Hisano: Yes, that is quite right. By the way, Japan’s whaling was also banned for a while after the war. Japanese people had to rely on protein rich in whale meat. Its resumption was permitted only after Jiro Shirasu, then a famed bureaucrat-turned-businessman, had carried out a hard bargain with General Douglas MacArthur, the Supreme Commander for the Allied Powers. I experienced working with Shirasu later on and I respected him a great deal. I think he was one of the best global persons Japan ever had. Even while Japan was in a disadvantageous situation as a defeated country, he was a person who had a sense of globalization and persisted in his opinions in the international community.


久野 そういうことですね。また、戦後において重要なタンパク源となったクジラ漁も制限されていました。これは、白洲次郎のマッカーサーとの交渉の末、認められたのです。
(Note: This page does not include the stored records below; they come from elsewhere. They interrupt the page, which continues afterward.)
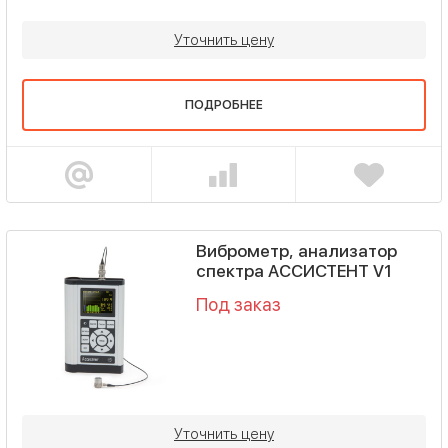
Уточнить цену
ПОДРОБНЕЕ
Виброметр, анализатор
спектра АССИСТЕНТ V1
Под заказ
Уточнить цену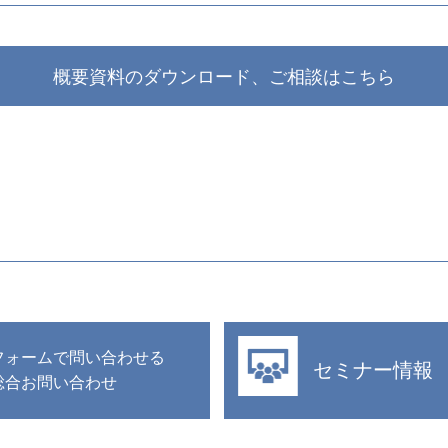
概要資料のダウンロード、ご相談はこちら
フォームで問い合わせる
セミナー情報
総合お問い合わせ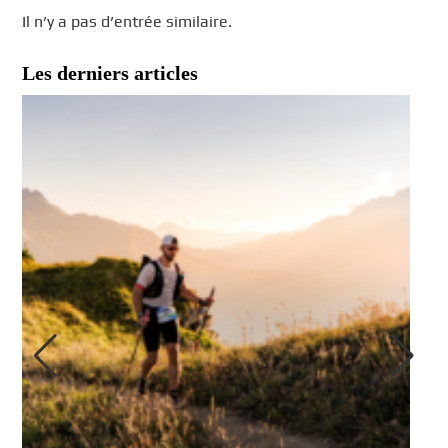
Il n’y a pas d’entrée similaire.
Les derniers articles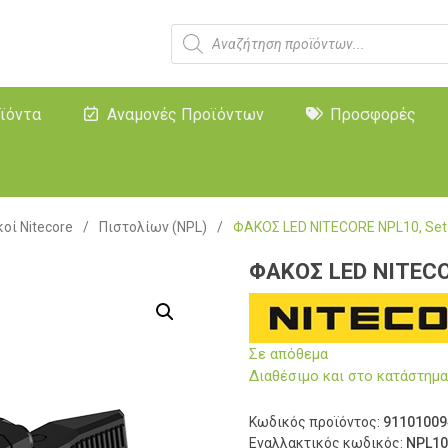
ϊόντα
Αναμονές Προϊόντων
Προσφορές
οί Nitecore
/
Πιστολίων (NPL)
/
ΦΑΚΟΣ LED NITECORE NPL10, Set
ΦΑΚΟΣ LED NITECO
Σε απόθεμα
Διαθέσιμο και στο κατάστη
Κωδικός προϊόντος:
91101009
Εναλλακτικός κωδικός:
NPL1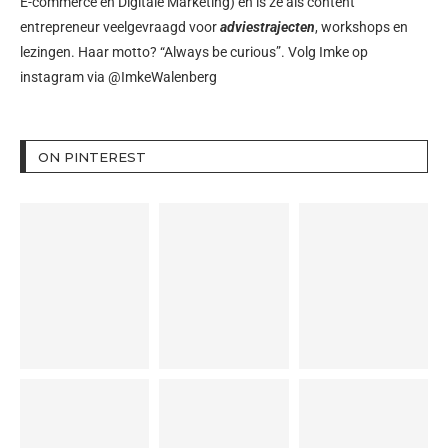
E-commerce en Digitale Marketing) en is ze als content
entrepreneur veelgevraagd voor
adviestrajecten
, workshops en
lezingen. Haar motto? “Always be curious”. Volg Imke op
instagram via
@ImkeWalenberg
ON PINTEREST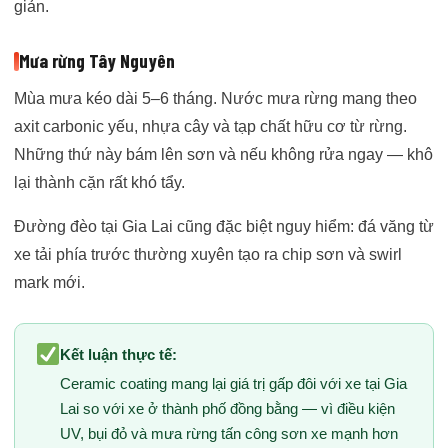
giản.
Mưa rừng Tây Nguyên
Mùa mưa kéo dài 5–6 tháng. Nước mưa rừng mang theo
axit carbonic yếu, nhựa cây và tạp chất hữu cơ từ rừng.
Những thứ này bám lên sơn và nếu không rửa ngay — khô
lại thành cặn rất khó tẩy.
Đường đèo tại Gia Lai cũng đặc biệt nguy hiểm: đá văng từ
xe tải phía trước thường xuyên tạo ra chip sơn và swirl
mark mới.
Kết luận thực tế:
Ceramic coating mang lại giá trị gấp đôi với xe tại Gia
Lai so với xe ở thành phố đồng bằng — vì điều kiện
UV, bụi đỏ và mưa rừng tấn công sơn xe mạnh hơn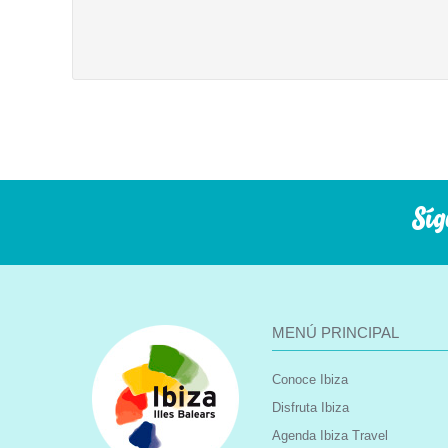
Síg
MENÚ PRINCIPAL
Conoce Ibiza
Disfruta Ibiza
Agenda Ibiza Travel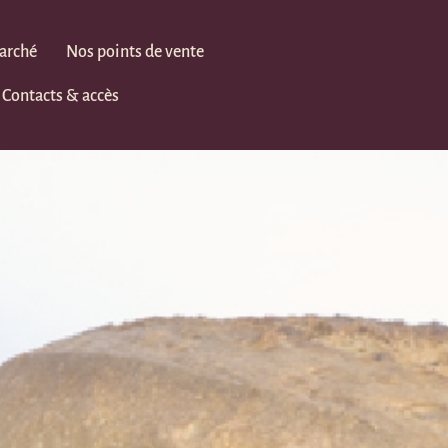
marché
Nos points de vente
Contacts & accès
私は彼と仕事をしたこともあり、彼を尊敬しています。彼は日本人の中でいちばんのグローバル人材だと思います。敗戦国であるという不利な状況の中、グローバリゼーション感覚を持ち、国際社会の中で自分の意見を主張した人でした。

-How do you think Chuo students can acquire such an ability?
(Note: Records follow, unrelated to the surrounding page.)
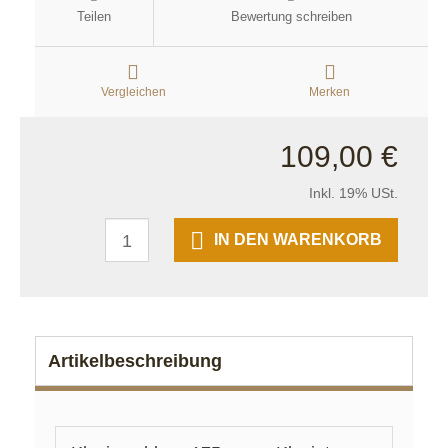
Teilen
Bewertung schreiben
Vergleichen
Merken
109,00 €
Inkl. 19% USt.
IN DEN WARENKORB
Artikelbeschreibung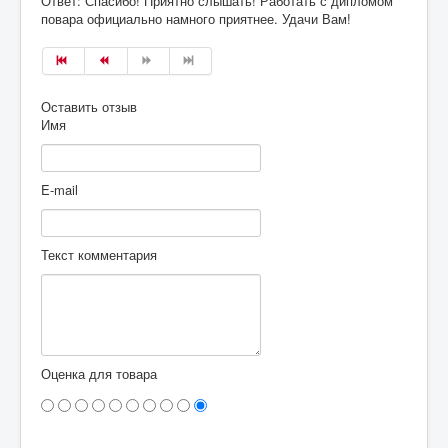
Ответ: Спасибо! Приятно слышать! Работать с дипломом
повара официально намного приятнее. Удачи Вам!
Оставить отзыв
Имя
E-mail
Текст комментария
Оценка для товара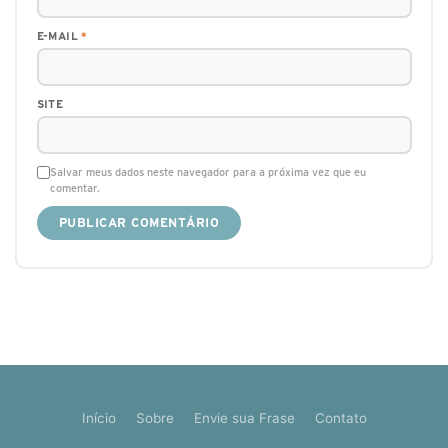
E-MAIL
*
SITE
Salvar meus dados neste navegador para a próxima vez que eu
comentar.
Início
Sobre
Envie sua Frase
Contato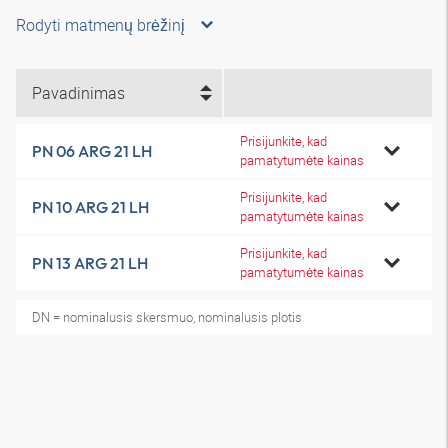
Rodyti matmenų brėžinį
Pavadinimas
Prisijunkite, kad
PN 06 ARG 21 LH
pamatytumėte kainas
Prisijunkite, kad
PN 10 ARG 21 LH
pamatytumėte kainas
Prisijunkite, kad
PN 13 ARG 21 LH
pamatytumėte kainas
DN = nominalusis skersmuo, nominalusis plotis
Hisano: Well, Chuo University needs to innovate itself. In my opinion, it should incorporate the ideas of business persons who work in the real world. I am referring to the ideas conceived by people who are engaged in deals at trading houses and people like bureaucrats who put themselves in the world of politics. Chuo should put greater priority on nurturing students who can say a clear “no” when they cannot comply and who have their own belief about how Japan should be in the changing global community, not those who are easily swayed by others.

久野 これには中央大学の変革が必要です。私の考えとしては、実社会で働くビジネスマンの考えを取り入れることが大事です。商社などの貿易関係の人や、官僚など政界に身を置く人の考えです。他人の意見にすぐ流されるのではなく、反対なら反対と主張できる人材、国際社会のこれからの動きの中で日本がどのようにならなければならないかという信念をもつ人材の育成に力を入れるべきです。

Needless to say, you cannot always assert yourselves in negotiations. You must carefully listen to what others to say and take in some of their proposals. That is an essential process to strike an agreement. Bearing that in mind, you should learn to develop an ability to respect both your own opinions and those of others and lead them up to something better.



-Thank you for your time.




(Interviewed by: Toshihiro Horibe)

Mr. Hisano’s profile


Born in Fukui Prefecture in 1936, Hisano graduated from Chuo’s Faculty of Law in 1958. Aspiring to become a lawyer, he worked as a live-in student at the office of Chuo Professor Hisashi Yoshida during his school days. He joined Taiyo Fishery Co. (now Maruha Nichiro Corp.) in 1963 and served for a while as one of secretaries to Jiro Shirasu, then an outside director of the company (who later became one of closest aides to then Prime Minister Shigeru Yoshida). Hisano was appointed senior managing director of the company in 1987 and later served concurrently as president of professional baseball team Taiyo Whales (now Yokohama DeNA BayStars). He assumed the presidency of Ensuiko Sugar Refining Co. in 1990 and became chairman of the company in 2005. After serving as chairman of Chuo’s Board of Regents from 2008 to 2012, he was appointed chairman of the Chuo Alumni Association in 2013. He was decorated with the Order of the Rising Sun in 2006.